Why you may be paying more than your neighbour for power tokens

A prepaid electricity token machine provided by Kenya Power and Lightning Company.

A prepaid electricity token machine provided by Kenya Power.

Photo credit: Francis Nderitu | Nation Media Group

The increase of electricity prices by Kenya Power early this month became a hot topic, especially on social media this week, that raised debate on the utility’s pricing mechanism.

The outrage saw many Kenyans post screenshots showing how the utility firm had suddenly given them less units (kilowatt-hours) of electricity than during their previous purchase, which was for some, just days earlier.

This was after the government withdrew the electricity subsidy that has kept power prices stable since December last year, unleashing a sharp increase in the cost of electricity.

But an unintended consequence of hundreds of customers sharing their power purchase records online led to some hawk-eyed consumers noting that, for the same amount of money, some were getting more units.
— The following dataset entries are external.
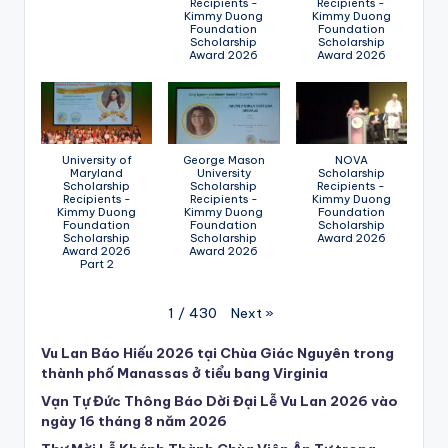
Recipients -
Recipients -
Kimmy Duong
Kimmy Duong
Foundation
Foundation
Scholarship
Scholarship
Award 2026
Award 2026
University of
George Mason
NOVA
Maryland
University
Scholarship
Scholarship
Scholarship
Recipients -
Recipients -
Recipients -
Kimmy Duong
Kimmy Duong
Kimmy Duong
Foundation
Foundation
Foundation
Scholarship
Scholarship
Scholarship
Award 2026
Award 2026
Award 2026
Part 2
Next
»
1
/
430
Vu Lan Báo Hiếu 2026 tại Chùa Giác Nguyên trong
thành phố Manassas ở tiểu bang Virginia
Vạn Tự Đức Thông Báo Dời Đại Lễ Vu Lan 2026 vào
ngày 16 tháng 8 năm 2026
For instance, while one consumer got 45.73kWh for Sh1,000, another got 62.75kWh for the same amount.

“This make no sense,” said one consumer.

The price variations are, however, legal.

The Energy and Petroleum Regulatory Authority (Epra), which is legally mandated to set power tariffs every three years, sets the tariffs based on user bands.
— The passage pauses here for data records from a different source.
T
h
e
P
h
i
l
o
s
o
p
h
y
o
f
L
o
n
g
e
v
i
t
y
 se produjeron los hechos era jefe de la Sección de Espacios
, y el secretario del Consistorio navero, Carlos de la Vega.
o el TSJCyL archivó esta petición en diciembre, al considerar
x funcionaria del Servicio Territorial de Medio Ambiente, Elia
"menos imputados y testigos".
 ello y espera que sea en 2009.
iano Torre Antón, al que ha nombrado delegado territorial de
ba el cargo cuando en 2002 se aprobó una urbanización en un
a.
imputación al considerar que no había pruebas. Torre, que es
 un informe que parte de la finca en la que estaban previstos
To set the prices, Epra puts into consideration numerous factors, including the revenue requirements of firms along the power chain, as well as the need to make electricity more affordable to consumers.
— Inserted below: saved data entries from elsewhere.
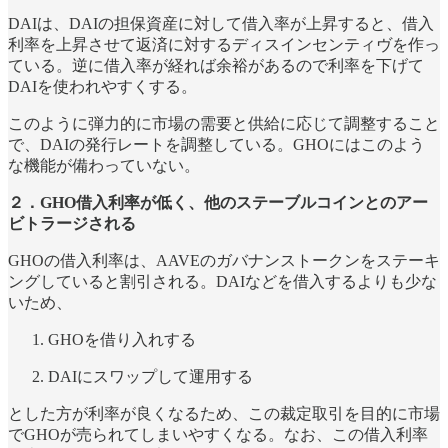
DAIは、DAIの担保資産に対して借入率が上昇すると、借入
利率を上昇させて返済に対するディスインセンティヴを作っ
ている。逆に借入率が経れば余裕があるので利率を下げて
DAIを使われやすくする。
このように弾力的に市場の需要と供給に応じて調整すること
で、DAIの発行レートを調整している。GHOにはこのよう
な機能が備わっていない。
２．GHO借入利率が低く、他のステーブルコインとのアー
ビトラージされる
GHOの借入利率は、AAVEのガバナンストークンをステーキ
ングしていると割引される。DAIなどを借入するよりも少な
いため、
GHOを借り入れする
DAIにスワップして運用する
とした方が利率が良くなるため、この裁定取引を目的に市場
でGHOが売られてしまいやすくなる。なお、この借入利率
In so doing, the second cheapest tariff is reserved for consumers who, on average, use 100 units or less monthly, referred to as lifeline consumers.

The cheapest tariff is paid by government ministries, departments, agencies and county governments who pay Sh5.5 per unit of electricity.

In the latest power tariffs announced by Epra in January, lifeline customers pay Sh7.7 per unit of energy charge, excluding taxes, levies and other variable costs.

This is 63 percent more than other domestic consumers, who, on average, use more than 100 units a month.

This category of domestic consumers, who use between 100 units and 15,000 units monthly, pay Sh12.6 per unit, which is a difference of Sh4.9 per unit.

These two categories of electricity consumers — lifeline customers and domestic customers who use more than 100kWh monthly — make up 7.85 million, which is 94.85 per cent of Kenya Power’s 8.27 million customer base.